My most played album of all time so far is Dimmu Borgir's "Puritanical Euphoric Misanthropia". It almost single-handedly pulled me through some rather gloomy months during which, almost literally, metal made me hang on to the frayed ends of sanity. Especially Nicholas Barker's joining the band pushed them up a notch of technical excellence. So I didn't have to think long when I read about a DVD release. I kinda liked their concert performance I had seen last year, and I was hoping for some Nicholas Barker drumming close-ups to boot. A double DVD limited edition release included an extra CD with Japanese bonus tracks and live material, so I didn't have to think much longer to go for that (unfortunately most expensive) version.

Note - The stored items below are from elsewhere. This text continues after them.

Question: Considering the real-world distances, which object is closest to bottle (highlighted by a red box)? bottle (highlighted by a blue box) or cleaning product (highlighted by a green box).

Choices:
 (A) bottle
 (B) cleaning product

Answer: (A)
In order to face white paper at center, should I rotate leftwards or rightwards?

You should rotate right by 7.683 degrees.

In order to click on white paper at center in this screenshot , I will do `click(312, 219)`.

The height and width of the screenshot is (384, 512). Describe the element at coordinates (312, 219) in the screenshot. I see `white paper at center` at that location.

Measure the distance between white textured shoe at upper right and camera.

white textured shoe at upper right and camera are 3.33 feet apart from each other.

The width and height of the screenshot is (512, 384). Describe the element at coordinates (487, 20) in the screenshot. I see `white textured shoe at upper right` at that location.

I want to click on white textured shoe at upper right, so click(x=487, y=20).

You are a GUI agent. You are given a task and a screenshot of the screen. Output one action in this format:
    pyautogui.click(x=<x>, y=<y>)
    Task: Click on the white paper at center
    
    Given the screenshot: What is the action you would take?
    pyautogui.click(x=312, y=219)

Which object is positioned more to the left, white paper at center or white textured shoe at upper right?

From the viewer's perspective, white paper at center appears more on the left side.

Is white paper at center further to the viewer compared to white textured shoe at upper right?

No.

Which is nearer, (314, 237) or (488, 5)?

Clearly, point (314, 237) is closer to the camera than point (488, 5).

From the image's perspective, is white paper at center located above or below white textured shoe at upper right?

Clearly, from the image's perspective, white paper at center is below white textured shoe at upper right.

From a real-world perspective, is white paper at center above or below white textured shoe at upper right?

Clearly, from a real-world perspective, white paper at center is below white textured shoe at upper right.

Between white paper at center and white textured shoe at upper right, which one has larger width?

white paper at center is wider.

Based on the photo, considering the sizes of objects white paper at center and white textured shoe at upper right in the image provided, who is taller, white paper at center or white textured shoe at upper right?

The package is lavish indeed. Lots of artwork, a large inverted cross layout when folded open, and a prominent "6" on every disc. Yes, a lot of thought went into this...

Basically, the package contains a regular DVD, a bonus DVD and a bonus CD. The regular DVD contains live tracks intermingled with interviews and backstage/home footage. The live stuff is from Wacken 2001 and the Stuttgart performance a few months earlier of which the same tracks were used for the shaped CD EP "Alive in Torment". So you get all your favourites, including "Blessings Upon the Throne of Tyranny", "The Maelstrom Mephisto", "The Blazing Monoliths of Defiance" and 5 more. Unfortunately, some of the really fast parts seem to have triggered the video technician into let's-experiment-widly-with-the-screen mode, so you can't really see what the musicians are doing. That sucks. No good Nicholas Barker close-ups here. The live tracks are, like I said, interspersed with, um, amateur footage. This includes interviews (pretty standard), shots where a hotel toilet is demolished, shots where a hotel toilet is filmed after a Dimmu Borgir member has crapped in it, Dimmu and Destruction at the French Riviera, people flipping fingers at the camera, and a whole lot of other things that generally tell you how young these guys really are. I was like that, too, but that was over 10 years ago (and I never filmed my own crap). Oh, and I almost forgot to mention the two snippets definitely worthy of viewing. First there is an actual Nicholas Barker drumming close-up: He's like a fat Cenobyte whose hands move ultra-rapidly, it's pretty amazing to see. The second bit that's interesting to see is a cute picture of Galder and Shagrath when they were, like, 8, looking disarmingly harmless.

The bonus DVD contains further live performances: Poland 1998 (quality even superior to the first disc), Lowlands 1999 (mediocre indeed, large distance, bad sound) and half a minute or so of a US festival (hardly worth mentioning). It also contains four video clips, from "Alt Lys Er Svunget Hen" (3 guys in a badly lit rehearsal room playing the song live, 1995) to "Puritania" (video clip basically Live from Wacken). Interesting stuff. The "Spellbound" video clip is an over-the-top compilation of fire breathing, with an occasional glance of Kimberly Goss on the keyboard. That was 1997.

The main reason why I decided to go for the lavish limited edition version, call me crazy, was the bonus CD. It was no letdown. It contains some Japanese bonus tracks ("Devil's Path 2000" and "Masses for the New Messiah") as well as the four live tracks from Wacken. I would have liked the four Stuttgart tracks on there as well, so I could at least have sold my shaped EP thing, but hey you can't have everything.

This limited edition DVD walks the fine line - at 35 Euros (about $32) - of being too expensive. So you decide.